John schüttelte den Kopf; seine Neugier trieb ihn vor die Oeffnung des Tempels, und er war eben im Begriff, den Fuß hineinzusetzen, als sein Selbstgespräch unterbrochen und ihm von hinten eine Hand auf die Schulter gelegt wurde.
Wie vom Blitzstrahl getroffen blickte er um, und siehe da, hinter ihm stand, die Keule in seiner nervigen Rechten, Bogen und Köcher auf dem Rücken, ein rothhäutiger Krieger in seinem Schlachtkostüme. Die Begrüßung war indeß freundlich und herzlich, denn der junge Kriegsmann war kein Anderer, als Takoni, der Bruder unserer schönen Rothhäuterin, welchem John in der letzten Jagdzeit eine kostbare Tomahagk-Pfeife geschenkt hatte.

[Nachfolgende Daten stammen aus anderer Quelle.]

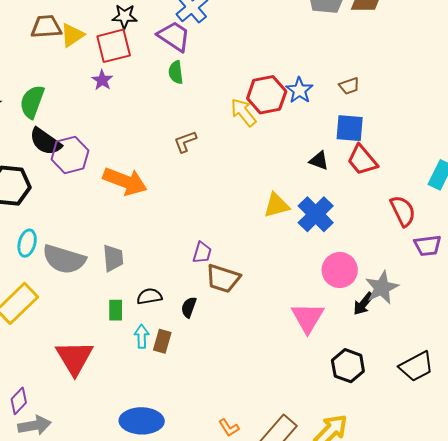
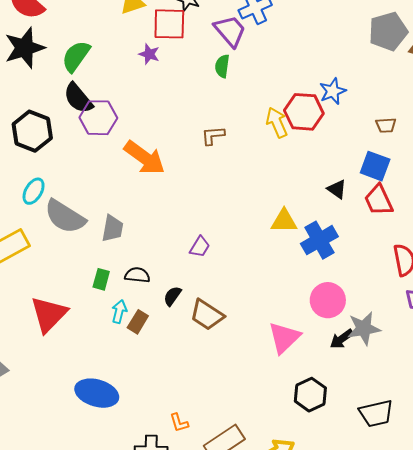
purple star: (102, 80) -> (149, 54), turned -30
blue star: (299, 90) -> (333, 91), moved
brown trapezoid: (223, 278) -> (207, 315), moved

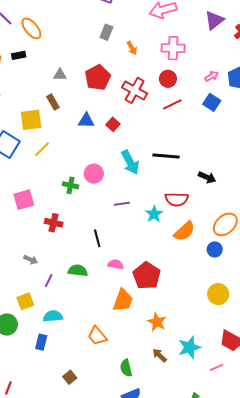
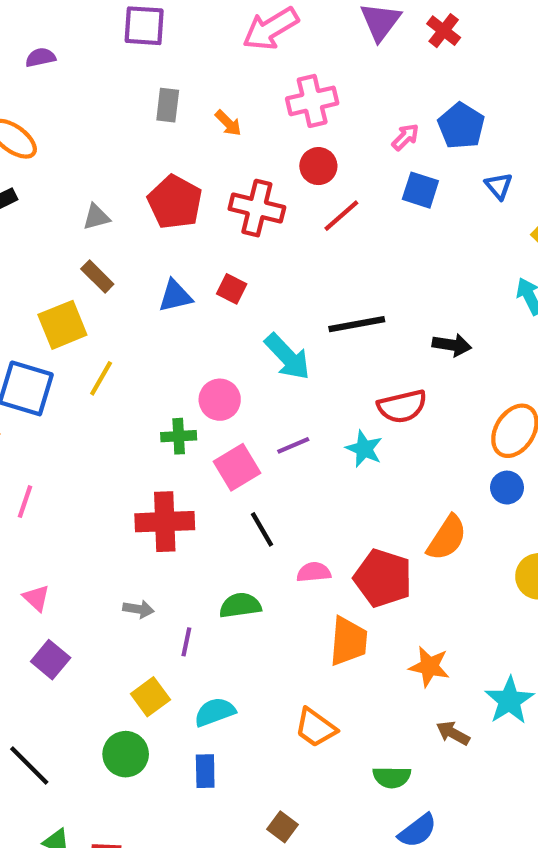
pink square: (24, 200) -> (237, 467), moved
red cross: (54, 223) -> (165, 522), size x1.5
orange semicircle: (184, 231) -> (447, 538), moved
green semicircle: (126, 368) -> (392, 777), turned -60

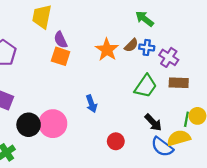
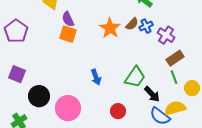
blue cross: (147, 47) -> (146, 26), turned -32
brown rectangle: (179, 83) -> (175, 58), turned -36
green trapezoid: (146, 86) -> (135, 77), moved
green line: (186, 119) -> (174, 77), moved, turned -32
pink circle: (53, 124) -> (68, 108), moved

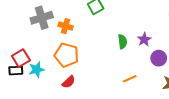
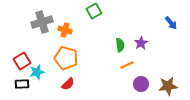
purple circle: (159, 58) -> (141, 84), moved
black rectangle: (16, 71) -> (22, 84), moved
orange line: (130, 79) -> (127, 65), moved

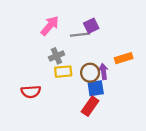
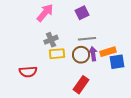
gray line: (80, 35) -> (87, 39), moved
orange rectangle: (124, 58) -> (108, 52), moved
blue square: (96, 88) -> (117, 62), moved

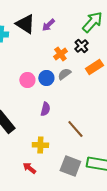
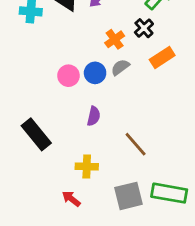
gray square: (70, 166) -> (129, 196), turned -35

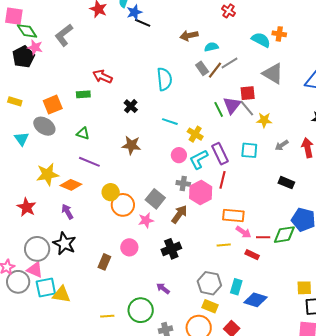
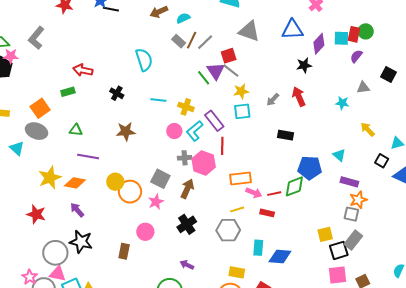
gray line: (229, 63) -> (205, 42), moved
yellow star: (264, 120) -> (241, 91), moved
gray hexagon: (209, 283) -> (228, 230), moved

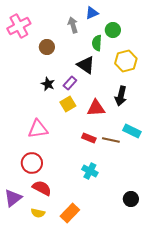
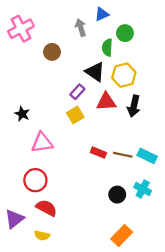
yellow hexagon: (126, 61) -> (124, 75), moved
black star: (48, 84) -> (22, 114), moved
red triangle: (96, 108) -> (106, 102), moved
cyan rectangle: (132, 131) -> (147, 156), moved
cyan cross: (90, 171) -> (143, 189), moved
black circle: (131, 199) -> (117, 195), moved
orange rectangle: (70, 213) -> (122, 235), moved

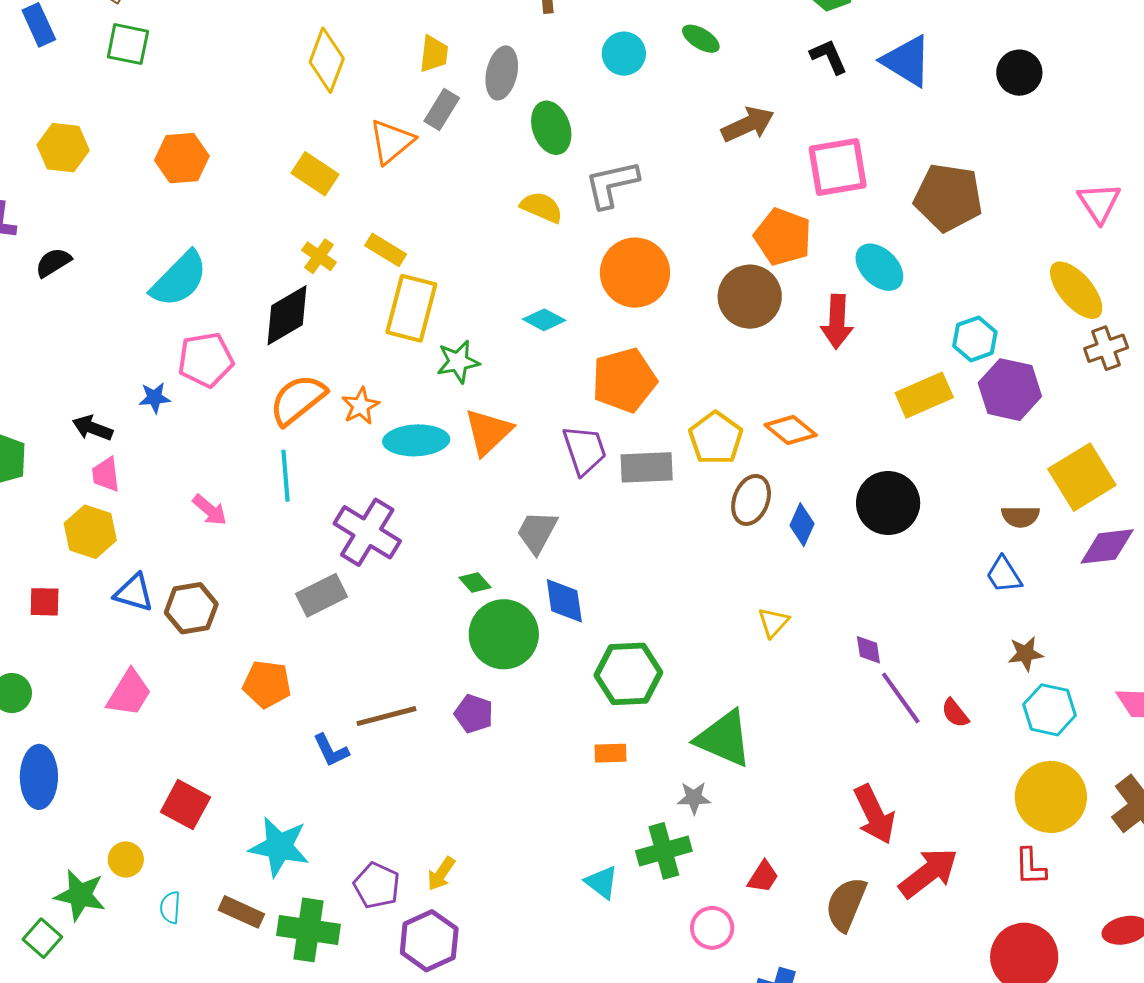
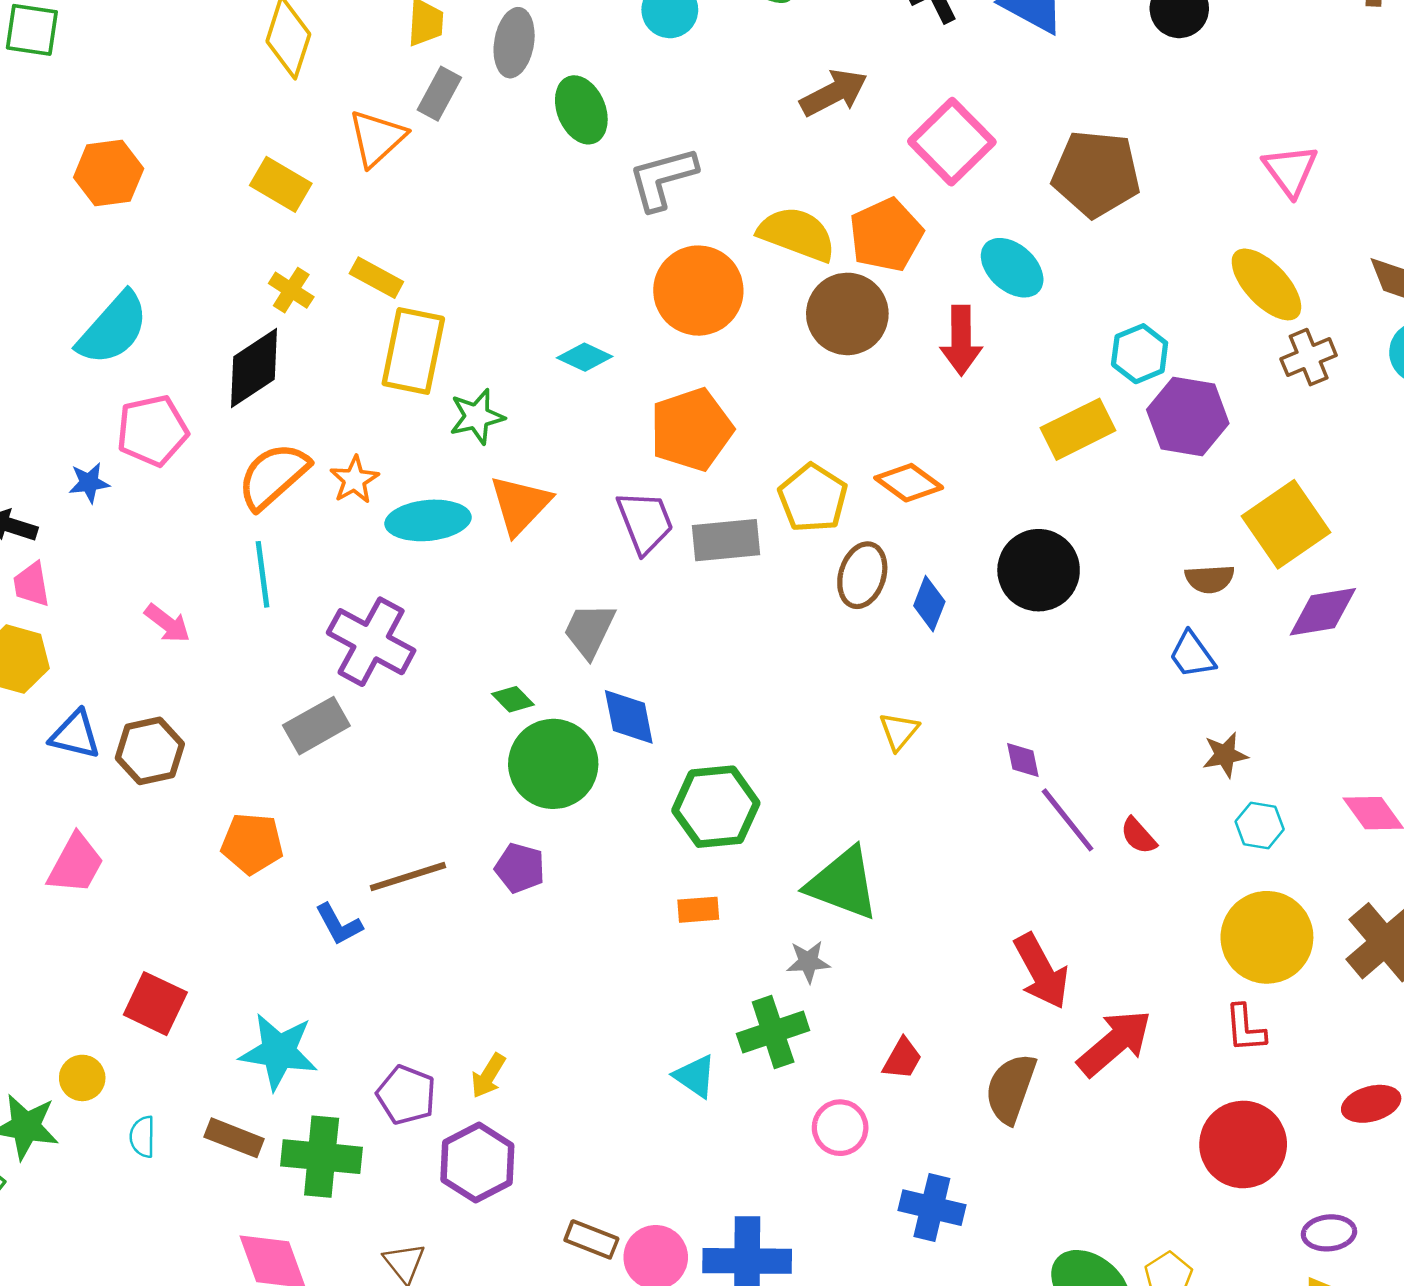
pink square: (838, 167) -> (952, 142), turned -32
yellow semicircle: (542, 207) -> (797, 234), moved, size x1.4
orange pentagon: (783, 237) -> (886, 235), turned 30
cyan hexagon: (1050, 710) -> (1260, 825), size x0.7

„Mein weißer Bruder ist sehr wachsam, er steht früh auf!“ sagte Takoni mit freundlichem Tone.
John erröthete und erwiederte betroffen: „„Meine Hütte ist leer, ich möchte sie schmücken mit der Schwester meines Unami – er wird ein großer Krieger werden!““
Der junge Tapfere schüttelte bedenklich mit dem Kopfe; er zeigte auf seinen Gürtel, wo noch kein Skalp zu sehen war und antwortete: „Fünf Monate sind zu Schlafe gegangen, und das Kaffernbeil ist nicht erhoben worden; die Braunfüße sind Hunde und verkriechen sich in ihre Höhlen!“
Ohne mehr zu dem genugsagenden Winke, daß noch Keiner der jungen Männer sein Gelübde hätte erfüllen können, hinzuzufügen, schritt der Häuptling den Weg zum Lagerplatze der Kaffern voran. John, erfreut, nach so langer Zeit wieder einmal ein menschliches Wesen zu sehen, folgte schweigend den Fußstapfen Takoni’s, die ihn in’s Lager der Krieger führten, das John, ohne es zu wissen, vor Kurzem schon einmal passirt hatte. Mitten im Thale im Dunkel fast undurchdringlicher Umwaldung, saßen in weitem Kreise die Kaffern, um ihr Mahl einzunehmen. Sie empfingen unseren Jäger freundlich und luden ihn ein, an ihrer
Verschiedene: Die Gartenlaube (1855). Leipzig: Ernst Keil, 1855, Seite 159. Digitale Volltext-Ausgabe bei Wikisource, URL: https://de.wikisource.org/w/index.php?title=Seite:Die_Gartenlaube_(1855)_159.jpg&oldid=- (Version vom 30.7.2017)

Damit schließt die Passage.